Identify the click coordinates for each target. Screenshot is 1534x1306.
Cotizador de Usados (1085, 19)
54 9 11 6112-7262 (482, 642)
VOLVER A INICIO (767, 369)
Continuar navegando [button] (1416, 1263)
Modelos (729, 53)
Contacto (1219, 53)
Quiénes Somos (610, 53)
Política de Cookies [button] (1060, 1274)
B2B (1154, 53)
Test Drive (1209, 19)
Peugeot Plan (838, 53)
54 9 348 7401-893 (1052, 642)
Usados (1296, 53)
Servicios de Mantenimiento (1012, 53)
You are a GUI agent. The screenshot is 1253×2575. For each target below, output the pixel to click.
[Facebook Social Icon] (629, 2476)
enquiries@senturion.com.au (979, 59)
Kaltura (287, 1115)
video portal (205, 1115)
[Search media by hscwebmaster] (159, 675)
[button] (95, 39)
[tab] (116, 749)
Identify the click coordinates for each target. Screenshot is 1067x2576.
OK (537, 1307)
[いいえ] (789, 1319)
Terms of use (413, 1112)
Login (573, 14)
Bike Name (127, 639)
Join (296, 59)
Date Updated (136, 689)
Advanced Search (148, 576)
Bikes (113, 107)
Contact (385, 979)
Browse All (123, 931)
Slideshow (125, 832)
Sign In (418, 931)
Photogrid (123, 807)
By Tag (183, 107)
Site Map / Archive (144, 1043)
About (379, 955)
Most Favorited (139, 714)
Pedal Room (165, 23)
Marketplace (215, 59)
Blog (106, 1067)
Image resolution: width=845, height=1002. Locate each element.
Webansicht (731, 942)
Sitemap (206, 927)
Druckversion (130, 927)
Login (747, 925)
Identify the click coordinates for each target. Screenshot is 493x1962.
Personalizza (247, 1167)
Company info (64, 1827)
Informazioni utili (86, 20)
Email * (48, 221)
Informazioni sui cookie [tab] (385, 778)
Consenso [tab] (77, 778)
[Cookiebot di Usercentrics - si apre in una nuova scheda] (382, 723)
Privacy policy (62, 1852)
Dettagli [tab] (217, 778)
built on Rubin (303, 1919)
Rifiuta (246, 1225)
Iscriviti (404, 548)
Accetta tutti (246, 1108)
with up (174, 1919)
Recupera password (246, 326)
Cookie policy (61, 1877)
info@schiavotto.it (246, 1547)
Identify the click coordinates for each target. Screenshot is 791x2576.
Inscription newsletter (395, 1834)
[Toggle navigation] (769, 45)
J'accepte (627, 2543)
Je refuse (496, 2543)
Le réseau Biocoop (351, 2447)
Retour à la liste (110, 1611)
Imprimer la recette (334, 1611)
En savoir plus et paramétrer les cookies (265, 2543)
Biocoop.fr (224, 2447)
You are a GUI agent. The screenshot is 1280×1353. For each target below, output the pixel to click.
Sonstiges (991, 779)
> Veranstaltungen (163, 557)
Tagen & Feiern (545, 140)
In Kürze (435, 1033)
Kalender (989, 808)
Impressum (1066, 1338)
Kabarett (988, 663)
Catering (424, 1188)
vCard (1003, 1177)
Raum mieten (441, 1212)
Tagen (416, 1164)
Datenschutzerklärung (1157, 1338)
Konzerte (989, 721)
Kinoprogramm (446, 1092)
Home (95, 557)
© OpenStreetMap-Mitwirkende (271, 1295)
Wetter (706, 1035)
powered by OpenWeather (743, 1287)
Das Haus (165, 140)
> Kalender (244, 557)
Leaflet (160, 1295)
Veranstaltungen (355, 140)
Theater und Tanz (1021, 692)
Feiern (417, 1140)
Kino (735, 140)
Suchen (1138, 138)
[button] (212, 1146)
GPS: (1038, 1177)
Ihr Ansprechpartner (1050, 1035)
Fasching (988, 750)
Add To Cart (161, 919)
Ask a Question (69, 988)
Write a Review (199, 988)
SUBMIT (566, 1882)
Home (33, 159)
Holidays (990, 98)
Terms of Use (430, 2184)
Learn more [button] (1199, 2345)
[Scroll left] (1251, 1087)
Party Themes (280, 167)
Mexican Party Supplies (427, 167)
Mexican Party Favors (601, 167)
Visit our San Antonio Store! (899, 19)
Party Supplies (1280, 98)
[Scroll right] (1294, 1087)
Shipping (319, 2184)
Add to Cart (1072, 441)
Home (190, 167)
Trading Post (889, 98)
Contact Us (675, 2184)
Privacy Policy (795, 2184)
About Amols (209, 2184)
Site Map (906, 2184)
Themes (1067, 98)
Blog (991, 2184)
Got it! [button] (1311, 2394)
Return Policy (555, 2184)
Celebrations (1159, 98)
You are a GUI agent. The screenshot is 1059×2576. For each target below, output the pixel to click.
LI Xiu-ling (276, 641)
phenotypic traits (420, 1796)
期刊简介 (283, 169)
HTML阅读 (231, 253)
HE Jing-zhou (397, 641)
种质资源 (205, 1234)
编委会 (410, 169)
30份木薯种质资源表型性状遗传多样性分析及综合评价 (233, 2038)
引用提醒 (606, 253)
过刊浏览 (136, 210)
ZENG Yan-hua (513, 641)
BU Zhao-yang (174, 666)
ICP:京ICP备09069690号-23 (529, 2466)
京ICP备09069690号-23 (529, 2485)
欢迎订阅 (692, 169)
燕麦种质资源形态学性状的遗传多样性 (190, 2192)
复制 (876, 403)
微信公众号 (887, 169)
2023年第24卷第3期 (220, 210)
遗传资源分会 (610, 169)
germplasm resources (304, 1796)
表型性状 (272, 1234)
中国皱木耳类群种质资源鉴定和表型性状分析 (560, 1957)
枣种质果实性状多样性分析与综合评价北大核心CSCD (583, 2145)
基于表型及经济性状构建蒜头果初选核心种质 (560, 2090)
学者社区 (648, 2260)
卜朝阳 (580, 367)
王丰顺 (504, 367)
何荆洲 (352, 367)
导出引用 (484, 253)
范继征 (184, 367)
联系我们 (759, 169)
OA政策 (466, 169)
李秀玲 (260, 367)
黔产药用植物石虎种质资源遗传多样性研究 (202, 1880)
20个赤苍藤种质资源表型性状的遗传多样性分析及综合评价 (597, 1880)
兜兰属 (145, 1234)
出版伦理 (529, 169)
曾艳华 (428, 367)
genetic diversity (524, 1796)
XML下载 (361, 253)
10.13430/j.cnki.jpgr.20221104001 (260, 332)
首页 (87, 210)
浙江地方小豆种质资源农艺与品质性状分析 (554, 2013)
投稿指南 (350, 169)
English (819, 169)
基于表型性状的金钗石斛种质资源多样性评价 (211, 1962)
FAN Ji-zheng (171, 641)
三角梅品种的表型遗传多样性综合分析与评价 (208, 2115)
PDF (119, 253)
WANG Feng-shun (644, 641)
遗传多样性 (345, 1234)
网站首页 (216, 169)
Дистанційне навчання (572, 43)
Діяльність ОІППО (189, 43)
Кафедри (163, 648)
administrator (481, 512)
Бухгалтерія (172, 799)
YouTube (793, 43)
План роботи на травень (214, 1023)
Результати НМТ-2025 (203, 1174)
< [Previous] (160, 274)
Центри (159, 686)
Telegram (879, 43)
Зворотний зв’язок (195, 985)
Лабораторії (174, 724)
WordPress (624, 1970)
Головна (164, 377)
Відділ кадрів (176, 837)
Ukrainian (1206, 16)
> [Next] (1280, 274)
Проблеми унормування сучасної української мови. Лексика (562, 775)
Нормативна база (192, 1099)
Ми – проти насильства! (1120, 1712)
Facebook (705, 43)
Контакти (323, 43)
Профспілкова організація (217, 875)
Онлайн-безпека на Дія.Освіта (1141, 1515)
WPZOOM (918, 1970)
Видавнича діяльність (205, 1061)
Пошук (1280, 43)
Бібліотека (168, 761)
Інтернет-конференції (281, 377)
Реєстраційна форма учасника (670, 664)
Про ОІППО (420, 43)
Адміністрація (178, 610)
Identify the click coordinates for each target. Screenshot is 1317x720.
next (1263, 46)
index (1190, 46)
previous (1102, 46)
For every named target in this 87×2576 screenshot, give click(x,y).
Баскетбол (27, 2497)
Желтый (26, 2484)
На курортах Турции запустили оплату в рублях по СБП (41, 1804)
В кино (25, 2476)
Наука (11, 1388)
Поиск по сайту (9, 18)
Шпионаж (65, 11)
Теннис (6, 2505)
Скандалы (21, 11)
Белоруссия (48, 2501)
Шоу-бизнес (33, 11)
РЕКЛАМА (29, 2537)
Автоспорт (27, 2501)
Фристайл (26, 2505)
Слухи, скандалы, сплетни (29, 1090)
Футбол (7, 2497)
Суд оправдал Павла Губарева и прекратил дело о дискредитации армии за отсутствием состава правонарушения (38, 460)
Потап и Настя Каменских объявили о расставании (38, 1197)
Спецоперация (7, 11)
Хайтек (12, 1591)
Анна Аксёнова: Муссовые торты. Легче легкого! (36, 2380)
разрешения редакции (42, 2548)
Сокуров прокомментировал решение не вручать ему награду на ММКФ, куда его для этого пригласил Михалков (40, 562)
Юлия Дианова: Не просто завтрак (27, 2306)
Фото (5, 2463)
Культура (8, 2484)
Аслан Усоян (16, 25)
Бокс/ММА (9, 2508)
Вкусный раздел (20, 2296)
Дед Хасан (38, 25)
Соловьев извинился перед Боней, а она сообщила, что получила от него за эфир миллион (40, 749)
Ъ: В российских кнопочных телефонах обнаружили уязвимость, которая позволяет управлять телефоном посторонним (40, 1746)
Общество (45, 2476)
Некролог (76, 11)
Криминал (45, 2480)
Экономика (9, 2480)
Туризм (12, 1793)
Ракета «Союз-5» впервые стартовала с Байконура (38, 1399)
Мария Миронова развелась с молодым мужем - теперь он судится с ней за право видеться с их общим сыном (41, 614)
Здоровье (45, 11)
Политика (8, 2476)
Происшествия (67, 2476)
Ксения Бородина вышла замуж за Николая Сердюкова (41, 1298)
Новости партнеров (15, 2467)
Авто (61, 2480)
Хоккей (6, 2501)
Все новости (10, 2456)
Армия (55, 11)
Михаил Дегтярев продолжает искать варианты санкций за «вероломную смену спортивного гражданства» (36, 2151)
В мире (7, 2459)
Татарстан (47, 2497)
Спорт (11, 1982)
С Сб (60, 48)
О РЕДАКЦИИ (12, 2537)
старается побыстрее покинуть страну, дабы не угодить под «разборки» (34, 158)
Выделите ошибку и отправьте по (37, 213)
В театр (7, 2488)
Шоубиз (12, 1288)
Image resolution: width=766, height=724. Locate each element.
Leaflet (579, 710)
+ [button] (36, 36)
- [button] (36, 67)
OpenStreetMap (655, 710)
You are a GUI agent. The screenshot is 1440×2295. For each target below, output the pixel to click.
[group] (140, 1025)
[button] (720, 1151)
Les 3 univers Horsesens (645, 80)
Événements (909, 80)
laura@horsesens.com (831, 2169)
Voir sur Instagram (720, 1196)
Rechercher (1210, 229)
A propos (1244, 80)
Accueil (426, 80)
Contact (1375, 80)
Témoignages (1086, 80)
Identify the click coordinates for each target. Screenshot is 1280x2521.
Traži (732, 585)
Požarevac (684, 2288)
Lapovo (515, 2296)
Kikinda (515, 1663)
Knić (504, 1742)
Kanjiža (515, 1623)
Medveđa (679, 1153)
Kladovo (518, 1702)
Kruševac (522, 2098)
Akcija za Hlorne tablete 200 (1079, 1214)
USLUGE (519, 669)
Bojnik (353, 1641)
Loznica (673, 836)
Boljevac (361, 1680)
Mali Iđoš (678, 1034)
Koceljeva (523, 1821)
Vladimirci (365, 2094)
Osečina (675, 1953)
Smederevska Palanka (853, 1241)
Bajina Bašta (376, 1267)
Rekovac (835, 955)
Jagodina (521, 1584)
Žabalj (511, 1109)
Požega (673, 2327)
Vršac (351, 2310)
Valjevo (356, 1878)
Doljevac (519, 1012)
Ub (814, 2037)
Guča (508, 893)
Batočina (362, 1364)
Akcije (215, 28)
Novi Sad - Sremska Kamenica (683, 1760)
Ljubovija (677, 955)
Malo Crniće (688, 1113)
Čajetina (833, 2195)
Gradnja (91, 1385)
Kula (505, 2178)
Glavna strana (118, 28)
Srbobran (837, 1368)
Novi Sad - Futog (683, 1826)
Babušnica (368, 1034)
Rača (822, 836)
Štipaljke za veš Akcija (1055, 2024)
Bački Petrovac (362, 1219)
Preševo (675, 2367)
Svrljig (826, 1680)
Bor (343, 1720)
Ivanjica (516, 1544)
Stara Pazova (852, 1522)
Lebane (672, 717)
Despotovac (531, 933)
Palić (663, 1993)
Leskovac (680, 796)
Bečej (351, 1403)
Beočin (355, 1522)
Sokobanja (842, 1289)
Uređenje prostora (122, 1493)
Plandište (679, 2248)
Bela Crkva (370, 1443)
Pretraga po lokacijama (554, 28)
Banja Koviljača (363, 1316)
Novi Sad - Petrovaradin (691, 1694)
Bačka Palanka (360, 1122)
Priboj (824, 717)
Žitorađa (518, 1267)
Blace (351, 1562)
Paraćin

_ _ _ _ _

• _TASK DIRECTIONS_
In the material above, find the line containing "vCard (1003, 1177)" and the line containing "Party Themes (280, 167)", then write out exactly those two lines and every line between them, and nothing more.

• _TASK ANSWER_
vCard (1003, 1177)
Raum mieten (441, 1212)
Tagen (416, 1164)
Datenschutzerklärung (1157, 1338)
Konzerte (989, 721)
Kinoprogramm (446, 1092)
Home (95, 557)
© OpenStreetMap-Mitwirkende (271, 1295)
Wetter (706, 1035)
powered by OpenWeather (743, 1287)
Das Haus (165, 140)
> Kalender (244, 557)
Leaflet (160, 1295)
Veranstaltungen (355, 140)
Theater und Tanz (1021, 692)
Feiern (417, 1140)
Kino (735, 140)
Suchen (1138, 138)
[button] (212, 1146)
GPS: (1038, 1177)
Ihr Ansprechpartner (1050, 1035)
Fasching (988, 750)
Add To Cart (161, 919)
Ask a Question (69, 988)
Write a Review (199, 988)
SUBMIT (566, 1882)
Home (33, 159)
Holidays (990, 98)
Terms of Use (430, 2184)
Learn more [button] (1199, 2345)
[Scroll left] (1251, 1087)
Party Themes (280, 167)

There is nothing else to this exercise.